The C-47s took off on the night of November 7, expecting to receive a friendly welcome in daylight the next day. The flight down was a rough one. Most of the planes had been undergoing modification until a matter of hours before take-off. In some planes, wing tip lights burned out, making formation flying in the wretched weather almost impossible. When the planes finally reached Africa, they found severe fighting in progress. French Vichy fighters raked the defenseless transports with machine-gun fire, forcing several to crash-land in the desert. These were some of the difficulties, but even so, the operation had a measure of success, inasmuch as the scattered arrival of the C-47s thoroughly confused the French Vichy air defenses and had them tilting at shadows.

On the whole, air opposition was light. Spitfires from Gibraltar made short work of any Dewoitines (French fighter aircraft) that offered resistance. Carrier-ferried P-40s swooped onto captured airfields. Within a day or two, some heavy bombers, including the "veteran" 97th Group from England, were moved in. Medium bombers and fighters also arrived to begin the long task of hacking at Rommel's rear guards and his supply lines.

Ready to jump.
Loaded deck of a carrier in the Mediterranean.
P-40s on the deck of the USS Ranger.

Living conditions faced by these airmen were rugged, to put it mildly. Ground crews performed miracles of ingenuity in keeping aircraft operational in a climate that seemed to consist of a diabolical combination of dust storms and bottomless mud. Missions were flown on short notice, with organization improvised on the spot.

R.A.F. Bone Airdrome '42

Fighter pilots attended bomber briefings to get a picture of the type of mission they were being called on to escort. Troop Carrier dropped the paratroops that captured Bone airdrome, flew countless air supply missions, and learned how to operate on a shoestring.

But even in those early days, the pattern of tactical support was emerging precisely as predicated by the logicians in the pre-war classrooms. First: gain air superiority. Second: isolate the battlefield Third: provide direct cooperation with the ground forces in the liquidation of the enemy. The success of the second phase depended, obviously, on the first. Without air control there could be no interdiction of the battlefield. And until the battlefield was isolated, close cooperation could have no more than local effect. All this the air planners knew already. The African campaign was to teach them how to apply that knowledge successfully.

German Air Force Stretched Beyond Its Limits

Air superiority was not gained in a week, or a month. At the time of the African landings, the embryonic 12th Air Force consisted of 551 aircraft. There were 1,700 miles between it and the other jaw of the Anglo-American pincer. And the Luftwaffe fought hard. But the truth was that the GAF, at this moment of its greatest territorial expansion, was simply stretched beyond the limits of its capacity to adequately supply itself. Committed to major efforts in both Russia and Africa, with the growing weight of the RAF's night assaults oppressing its cities and the AAF's Britain-based day offensive already casting an ominous shadow, its doom in Africa was sealed from the moment our landings succeeded. The Germans must have wondered, in bitter afterthought, whether their African squadrons, if pulled out in time, might not have tipped the scale at Stalingrad.

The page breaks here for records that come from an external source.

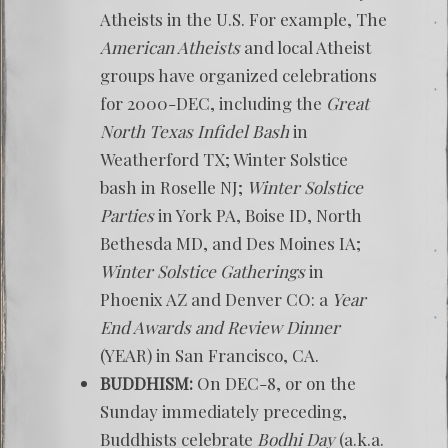
Atheists in the U.S. For example, The
American Atheists
and local Atheist
groups have organized celebrations
for 2000-DEC, including the
Great
North Texas Infidel Bash
in
Weatherford TX; Winter Solstice
bash in Roselle NJ;
Winter Solstice
Parties
in York PA, Boise ID, North
Bethesda MD, and Des Moines IA;
Winter Solstice Gatherings
in
Phoenix AZ and Denver CO: a
Year
End Awards and Review Dinner
(YEAR) in San Francisco, CA.
BUDDHISM:
On DEC-8, or on the
Sunday immediately preceding,
Buddhists celebrate
Bodhi Day
(a.k.a.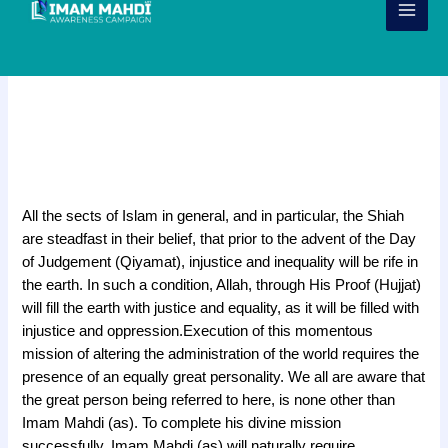
Skip
to
content
7 Verses for the Companions of
Imam Mahdi (ajtf)
f
All the sects of Islam in general, and in particular, the Shiah
are steadfast in their belief, that prior to the advent of the Day
of Judgement (Qiyamat), injustice and inequality will be rife in
the earth. In such a condition, Allah, through His Proof (Hujjat)
will fill the earth with justice and equality, as it will be filled with
injustice and oppression.
Execution of this
momentous
mission of altering the administration of the world
requires the
presence of an equally great personality. We all are aware that
the great person being referred to here, is none other than
Imam Mahdi (as). To complete his divine mission
successfully, Imam Mahdi (as) will naturally require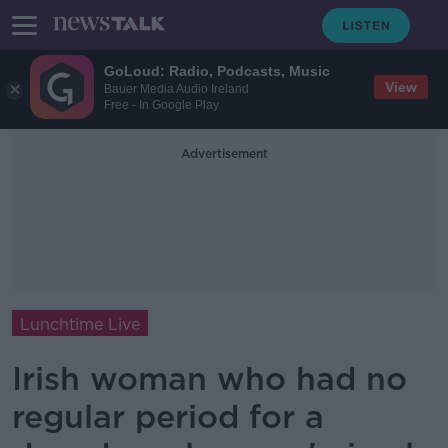
GoLoud: Radio, Podcasts, Music
View
Bauer Media Audio Ireland
Free - In Google Play
Advertisement
Lunchtime Live
Irish woman who had no
regular period for a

At the time, their faith in Rommel was so high, and the stakes for which he fought so glittering, that any such admission of defeat was out of the question. So they fought on, until the harbors of Tunisia were choked with ships sunk by the AAF, and the desert battlefields were littered with the skeletons of more than 1,000 of their first-line aircraft.

Images from Tunisia '42-'43

Debating the Effectiveness of Daylight Bombing

While the North African campaign was slogging through the mud that marked the end of 1942, our daylight bomber effort from Britain had reached a virtual standstill. In December, exactly four missions were flown. This was not altogether due to weather, although the weather was bad. It was primarily because we did not have the aircraft available. There were four groups operational in those bleak days -- three B-17 groups and one B-24 group -- and for the moment they were orphans of the war. The requirements of the African campaign were such that expanding our force in Britain was out of the question; its replacement rate barely equaled combat losses, which were mounting as the Germans improved their fighter tactics and as the American heavy bombers moved out of the effective but very short-ranged Spitfire fighter protection.

As for the damage the heavy bombers were doing to their targets – primarily the submarine pens – it did not come up to expectations, to say the least. The concrete pens at Lorient, Brest, and St. Nazaire, with their 12-foot-thick roofs, were protected against any bombs being used at that time.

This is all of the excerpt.